Solutions to minimize the factors that lead to extinction and
risk of extinction often overlap because the factors themselves overlap.
For example, deleterious mutations are added to populations through
mutation, however the deleterious mutations conservation biologists are
concerned with are ones that are brought about by inbreeding, because
those are the ones that can be taken care of by reducing inbreeding.
Here the techniques to reduce inbreeding also help decrease the
accumulation of deleterious mutations.
Applications
These
techniques have wide ranging applications. One application of these
specific molecular techniques is in defining species and sub-species of
salmonids. Hybridization
is an especially important issue in salmonids and this has wide ranging
conservation, political, social and economic implications. In Cutthroat
Trout mtDNA and alloenzyme analysis, hybridization between native and
non-native species was shown to be one of the major factors contributing
to the decline in their populations. This led to efforts to remove some
hybridized populations so native populations could breed more readily.
Cases like these impact everything from the economy of local fishermen
to larger companies, such as timber. Specific molecular techniques led
to a closer analysis of taxonomic relationships, which is one factor
that can lead to extinctions if unclear.
Implications
New
technology in conservation genetics has many implications for the
future of conservation biology. At the molecular level, new technologies
are advancing. Some of these techniques include the analysis of minisatellites and MHC.
These molecular techniques have wider effects from clarifying taxonomic
relationships, as in the previous example, to determining the best
individuals to reintroduce to a population for recovery by determining
kinship.
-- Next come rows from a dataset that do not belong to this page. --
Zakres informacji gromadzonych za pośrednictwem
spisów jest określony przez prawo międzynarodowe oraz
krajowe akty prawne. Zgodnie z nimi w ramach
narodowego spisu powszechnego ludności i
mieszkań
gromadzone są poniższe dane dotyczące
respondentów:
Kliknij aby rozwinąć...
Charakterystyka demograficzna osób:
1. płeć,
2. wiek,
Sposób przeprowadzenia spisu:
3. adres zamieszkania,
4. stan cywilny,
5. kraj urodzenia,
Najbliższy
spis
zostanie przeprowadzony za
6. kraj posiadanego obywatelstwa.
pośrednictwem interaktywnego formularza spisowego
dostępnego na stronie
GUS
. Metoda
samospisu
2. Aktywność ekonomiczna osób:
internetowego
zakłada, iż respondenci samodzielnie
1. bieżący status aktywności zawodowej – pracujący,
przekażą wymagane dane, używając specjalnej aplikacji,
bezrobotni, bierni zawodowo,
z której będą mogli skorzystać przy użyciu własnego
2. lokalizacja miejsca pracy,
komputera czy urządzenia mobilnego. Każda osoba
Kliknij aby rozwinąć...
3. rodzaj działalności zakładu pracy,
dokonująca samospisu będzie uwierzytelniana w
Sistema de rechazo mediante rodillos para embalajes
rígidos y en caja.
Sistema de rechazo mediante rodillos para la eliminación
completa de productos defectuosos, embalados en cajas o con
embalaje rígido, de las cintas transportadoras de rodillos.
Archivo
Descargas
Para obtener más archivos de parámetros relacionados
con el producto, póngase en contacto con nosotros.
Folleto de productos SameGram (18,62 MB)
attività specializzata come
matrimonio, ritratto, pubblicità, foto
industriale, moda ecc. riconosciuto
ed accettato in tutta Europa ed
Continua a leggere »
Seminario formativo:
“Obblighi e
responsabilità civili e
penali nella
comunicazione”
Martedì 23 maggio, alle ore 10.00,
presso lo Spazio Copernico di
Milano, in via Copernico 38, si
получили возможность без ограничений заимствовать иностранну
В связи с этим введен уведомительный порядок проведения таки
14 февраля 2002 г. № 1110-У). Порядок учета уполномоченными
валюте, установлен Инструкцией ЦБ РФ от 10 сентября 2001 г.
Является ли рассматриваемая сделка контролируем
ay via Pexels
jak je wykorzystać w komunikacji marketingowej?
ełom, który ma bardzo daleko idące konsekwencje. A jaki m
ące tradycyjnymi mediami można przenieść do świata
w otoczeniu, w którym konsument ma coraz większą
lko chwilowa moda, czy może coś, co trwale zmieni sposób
These effects then have consequences that reach even further.
Conservation of species has implications for humans in the economic,
social, and political realms.
In the biological realm increased genotypic diversity has been shown to
help ecosystem recovery, as seen in a community of grasses which was
able to resist disturbance to grazing geese through greater genotypic
diversity.
Because species diversity increases ecosystem function, increasing
biodiversity through new conservation genetic techniques has wider
reaching effects than before.
A short list of studies a conservation geneticist may research include:
- Phylogenetic classification of species, subspecies, geographic races, and populations, and measures of phylogenetic diversity and uniqueness.
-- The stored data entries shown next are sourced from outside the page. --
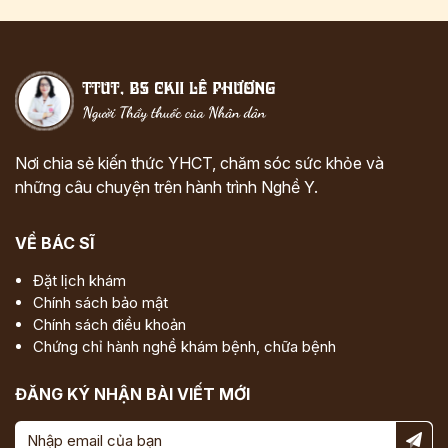
Nơi chia sẻ kiến thức YHCT, chăm sóc sức khỏe và
những câu chuyện trên hành trình Nghề Y.
VỀ BÁC SĨ
Đặt lịch khám
Chính sách bảo mật
Chính sách điều khoản
Chứng chỉ hành nghề khám bệnh, chữa bệnh
ĐĂNG KÝ NHẬN BÀI VIẾT MỚI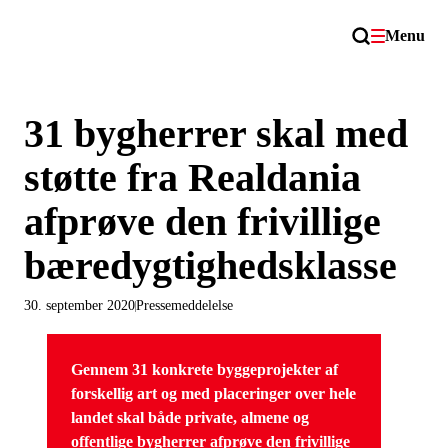
Menu
31 bygherrer skal med
støtte fra Realdania
afprøve den frivillige
bæredygtighedsklasse
30. september 2020
Pressemeddelelse
Gennem 31 konkrete byggeprojekter af
forskellig art og med placeringer over hele
landet skal både private, almene og
offentlige bygherrer afprøve den frivillige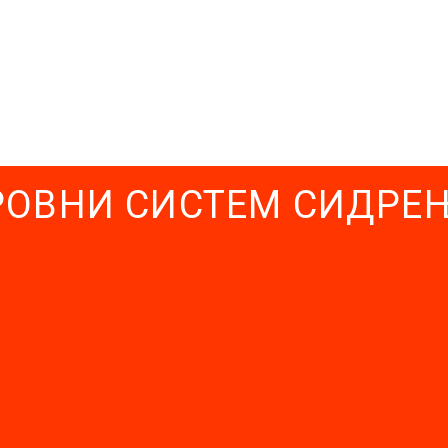
РОВНИ СИСТЕМ СИДРЕ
- Identifying hybrid species, hybridization in natural populations, and assessing the history and extent of introgression between species.
- Population genetic structure of natural and managed populations, including identification of Evolutionary Significant Units (ESUs) and management units for conservation.
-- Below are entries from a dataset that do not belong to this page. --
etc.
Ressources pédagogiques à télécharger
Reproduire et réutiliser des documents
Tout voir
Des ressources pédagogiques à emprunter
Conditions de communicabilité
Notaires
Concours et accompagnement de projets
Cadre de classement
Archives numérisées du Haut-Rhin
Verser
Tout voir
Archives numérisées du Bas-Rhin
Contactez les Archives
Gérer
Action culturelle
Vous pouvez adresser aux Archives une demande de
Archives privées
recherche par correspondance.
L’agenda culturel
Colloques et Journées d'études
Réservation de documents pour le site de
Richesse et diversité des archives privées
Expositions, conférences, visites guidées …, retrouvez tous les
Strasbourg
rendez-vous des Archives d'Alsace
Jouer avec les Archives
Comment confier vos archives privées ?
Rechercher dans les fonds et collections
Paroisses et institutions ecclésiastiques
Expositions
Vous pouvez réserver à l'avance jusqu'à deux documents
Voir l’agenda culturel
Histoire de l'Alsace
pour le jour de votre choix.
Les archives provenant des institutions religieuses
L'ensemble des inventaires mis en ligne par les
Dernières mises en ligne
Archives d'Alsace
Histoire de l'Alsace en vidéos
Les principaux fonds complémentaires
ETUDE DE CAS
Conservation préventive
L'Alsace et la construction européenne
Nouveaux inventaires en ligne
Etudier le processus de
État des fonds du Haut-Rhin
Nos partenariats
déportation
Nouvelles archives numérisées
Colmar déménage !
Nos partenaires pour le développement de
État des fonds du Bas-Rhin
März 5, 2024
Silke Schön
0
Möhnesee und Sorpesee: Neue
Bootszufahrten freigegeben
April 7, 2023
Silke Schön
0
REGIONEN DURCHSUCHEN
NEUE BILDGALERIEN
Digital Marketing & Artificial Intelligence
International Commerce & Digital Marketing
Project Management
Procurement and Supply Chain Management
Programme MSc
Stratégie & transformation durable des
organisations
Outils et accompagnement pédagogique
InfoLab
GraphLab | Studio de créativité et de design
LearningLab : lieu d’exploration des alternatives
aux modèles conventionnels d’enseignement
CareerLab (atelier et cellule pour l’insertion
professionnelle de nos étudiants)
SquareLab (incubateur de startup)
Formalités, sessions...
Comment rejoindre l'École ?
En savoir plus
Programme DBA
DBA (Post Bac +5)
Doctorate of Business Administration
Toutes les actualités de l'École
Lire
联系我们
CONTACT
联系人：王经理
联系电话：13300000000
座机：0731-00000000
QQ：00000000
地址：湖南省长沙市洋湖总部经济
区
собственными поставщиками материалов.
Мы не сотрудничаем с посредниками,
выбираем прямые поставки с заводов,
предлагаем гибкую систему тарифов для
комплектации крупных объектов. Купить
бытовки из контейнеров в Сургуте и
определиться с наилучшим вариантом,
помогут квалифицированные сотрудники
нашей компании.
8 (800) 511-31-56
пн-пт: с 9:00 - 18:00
- Assessing genetic variation within a species or population, including small or endangered populations, and estimates such as effective population size (Ne).
- Measuring the impact of inbreeding and outbreeding depression, and the relationship between heterozygosity and measures of fitness (see Fisher's fundamental theorem of natural selection).
- Evidence of disrupted mate choice and reproductive strategy in disturbed populations.
- Forensic applications, especially for the control of trade in endangered species.
- Practical methods for monitoring and maximizing genetic diversity during captive breeding programs and re-introduction schemes, including mathematical models and case studies.
- Conservation issues related to the introduction of genetically modified organisms.
- The interaction between environmental contaminants and the biology and health of an organism, including changes in mutation rates and adaptation to local changes in the environment (e.g. industrial melanism).
- New techniques for noninvasive genotyping.